When finally the monster shows itself, the wall beside Joyce flexing and bending as monster tries to push free from its confinement, Joyce screams and runs outside to her car. But just as she’s about to peel out of her driveway, the stereo and lights inside Will’s room turn back on and Joyce looks up with the determination that none of Winona Ryder’s previous characters have had because none of them was a mother trying to save her son. So, Joyce she gets out of her car, walks back up to her own front door and steps into the house to confront the demon that took her son away from her.

Meanwhile, Hopper is called away from his search for Will to investigate Benny’s death at the diner. We know that Benny was killed by the Men in Suits who came looking for Eleven, but they’ve made Benny’s death look like a suicide. A patron of the diner tells Hopper that the only unusual thing preceding Benny’s death was the presence of a boy who tried to steal food from Benny’s kitchen. Believing the boy to be Will, Hopper leads the search party into the woods behind the diner where a civilian soon finds a piece of a hospital gown inside a storm drain tunnel (Eleven’s hospital gown presumably). The cops follow the tunnel above ground until they reach a fence that bars them from trespassing onto the private property of the Hawkins Laboratory.

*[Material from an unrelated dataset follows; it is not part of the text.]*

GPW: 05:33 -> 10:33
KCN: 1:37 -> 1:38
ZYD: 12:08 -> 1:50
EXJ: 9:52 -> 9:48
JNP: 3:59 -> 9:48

Jonathan, Nancy, Barb, and Steve

In my last recap I left out a minor storyline involving a character named Nancy (Natalia Dyer) because writing about how Nancy was the archetypal good girl who was falling in love with the archetypal bad boy could easily summarize her story, but it didn’t seem relevant enough to include. In this episode; however, Nancy’s character becomes woven into the primary plot of Stranger Things more significantly than she was in “Chapter One”, especially when it comes to Jonathan’s thread of the story. When he shows up at her high school to hang “Have You Seen Me?” flyers on bulletin boards, Nancy is the only student who isn’t afraid to approach him and offer him her condolences, whereas the other students, including her boyfriend Steve (Joe Keery), joke that Jonathan (Charlie Heaton) could be the reason for Will’s disappearance.

It’s an odd assertion to make considering that through flashbacks we only ever see Jonathan being the best big brother Will could possibly have. Aside from protecting his little brother from the sounds of his parents arguing by blasting “Should I Stay or Should I Go” above the noise, Jonathan also teaches Will one the most profound lessons of all which is, “You shouldn’t like things because people tell you your supposed to,” a motto by which every little nerd and fan of shows like Stranger Things should live.

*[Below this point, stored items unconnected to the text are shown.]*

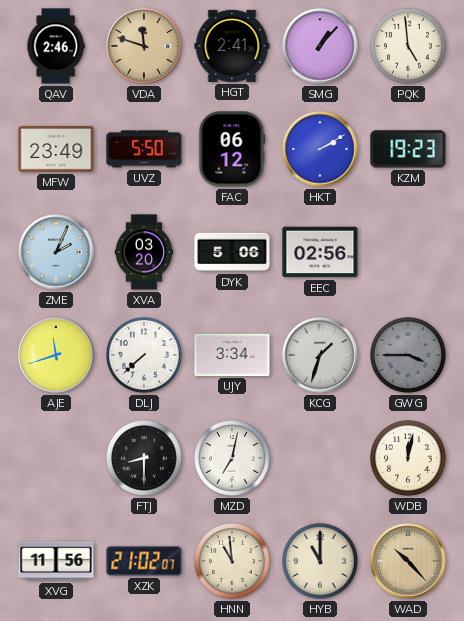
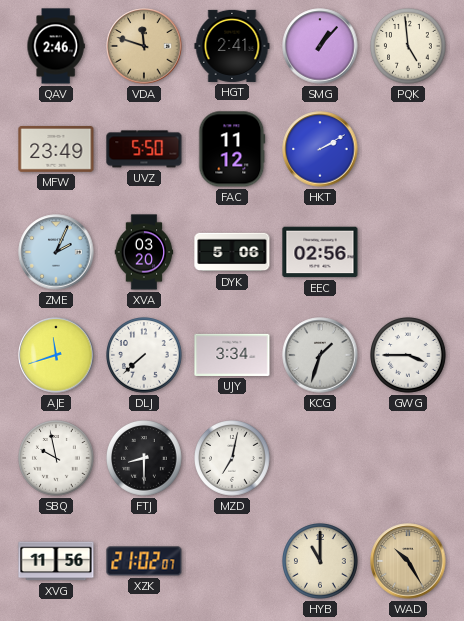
FAC: 06:12 -> 11:12
KZM: 19:23 -> none
GWG dial: grey -> white
SBQ: none -> 9:58
WDB: 12:02 -> none
HNN: 10:59 -> none
WAD: 10:23 -> 10:25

We have to assume this protective attitude towards Will exists because of the extreme possibility that their father, Lonnie, may have taken his role as disciplinarian to an abusive level. When Jonathan goes to Lonnie’s to search for Will. Lonnie’s (Ross Partridge) recognition of Jonathan’s increased strength after mistaking him for an intruder and shoving him against the wall is indicative of a past in which pushing his sons around was the norm and I hope for the sake of all things karmic that this man gets what’s coming to him.

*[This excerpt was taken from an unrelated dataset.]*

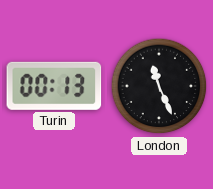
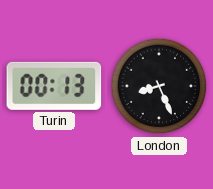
London: 11:26 -> 8:26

Giving up on his dad, Jonathan drives back to Hawkins where he continues his search in the woods for any clue that might lead him to Will. During his search, Jonathan is drawn to the backyard of Steve Harrington, Nancy’s boyfriend. He watches from the woods as the couple play in the pool, snapping photo after smitten photo of Nancy. Once she finds her way to Steve’s bedroom window, Jonathan averts the view of his lens back to the pool where Barb (Shannon Purser), Nancy’s dejected friend, sits on the ledge of the diving board nursing a wound she received when her attempt at shotgunning a beer left her hand in dire need of stitches. Jonathan begins snapping pictures of her too, but his camera runs out of film. He looks down to rewind the film and the scene cuts away form him and onto the image Barb’s hand dripping blood into the pool below. Seconds later, the pool lights go out, and only the edge of Barb’s scream is able to reach Jonathan’s ears before he looks up to see that she is gone. The monster has taken her, too.